“Sinergi yang telah kita bangun ini harus terus kita tingkatkan,” katanya.
Dari laporan perkembangan retribusi pasar, hasilnya memang terasa. Dari 845 pemilik kios, sebelumnya hanya 94 pedagang yang rutin membayar sewa. Setelah pendampingan hukum oleh Kejari OKI, jumlah pedagang patuh melonjak menjadi 385 pedagang, naik sekitar 34,21 persen, dengan tambahan PAD mencapai Rp 539 juta.
Kepala Kejaksaan Negeri OKI, H. Sumantri, menjelaskan bahwa pendampingan dilakukan melalui fungsi Perdata dan Tata Usaha Negara (Datun).
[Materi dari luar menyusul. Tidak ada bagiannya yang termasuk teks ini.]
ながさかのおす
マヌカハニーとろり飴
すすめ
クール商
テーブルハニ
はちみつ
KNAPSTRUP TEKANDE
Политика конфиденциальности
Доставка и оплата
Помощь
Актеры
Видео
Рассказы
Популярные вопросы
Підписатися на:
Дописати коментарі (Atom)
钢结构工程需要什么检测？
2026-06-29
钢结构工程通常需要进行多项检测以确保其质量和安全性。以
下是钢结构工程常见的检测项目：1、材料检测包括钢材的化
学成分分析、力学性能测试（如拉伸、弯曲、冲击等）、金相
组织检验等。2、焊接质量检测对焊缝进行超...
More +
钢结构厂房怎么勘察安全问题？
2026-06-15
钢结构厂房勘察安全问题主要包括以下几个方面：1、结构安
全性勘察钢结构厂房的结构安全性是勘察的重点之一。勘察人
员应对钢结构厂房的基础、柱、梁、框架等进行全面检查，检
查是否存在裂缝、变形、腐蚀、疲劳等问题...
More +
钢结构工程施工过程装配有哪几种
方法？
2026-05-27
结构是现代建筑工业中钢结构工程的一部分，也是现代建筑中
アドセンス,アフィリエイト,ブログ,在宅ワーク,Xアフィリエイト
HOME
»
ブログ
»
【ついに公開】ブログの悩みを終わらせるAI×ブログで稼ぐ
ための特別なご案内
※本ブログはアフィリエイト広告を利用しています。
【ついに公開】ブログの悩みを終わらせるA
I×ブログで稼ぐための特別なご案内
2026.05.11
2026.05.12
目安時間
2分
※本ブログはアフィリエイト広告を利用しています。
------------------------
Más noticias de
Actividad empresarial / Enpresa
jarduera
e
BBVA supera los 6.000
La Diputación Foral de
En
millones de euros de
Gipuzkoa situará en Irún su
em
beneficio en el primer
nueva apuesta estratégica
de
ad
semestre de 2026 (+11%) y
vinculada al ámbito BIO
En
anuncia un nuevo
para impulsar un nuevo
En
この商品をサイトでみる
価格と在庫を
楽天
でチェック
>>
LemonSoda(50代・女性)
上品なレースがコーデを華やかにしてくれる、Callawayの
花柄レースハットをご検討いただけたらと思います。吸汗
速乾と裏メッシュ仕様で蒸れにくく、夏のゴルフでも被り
Kejaksaan, ujar dia, bertugas memastikan aset negara, termasuk pasar daerah, dikelola dengan benar sehingga tak menimbulkan potensi kerugian.
“Fungsi Datun terus mendampingi pemanfaatan aset negara berupa pasar yang berpotensi menimbulkan kerugian negara,” tutur Sumantri.
Ia mencatat jumlah kios di Pasar Kayuagung meningkat dari 741 unit pada 2024 menjadi 845 unit pada 2025. Namun, tunggakan retribusi masih tinggi, sekitar Rp 2,2 miliar, dengan potensi penerimaan Rp 1,2 miliar.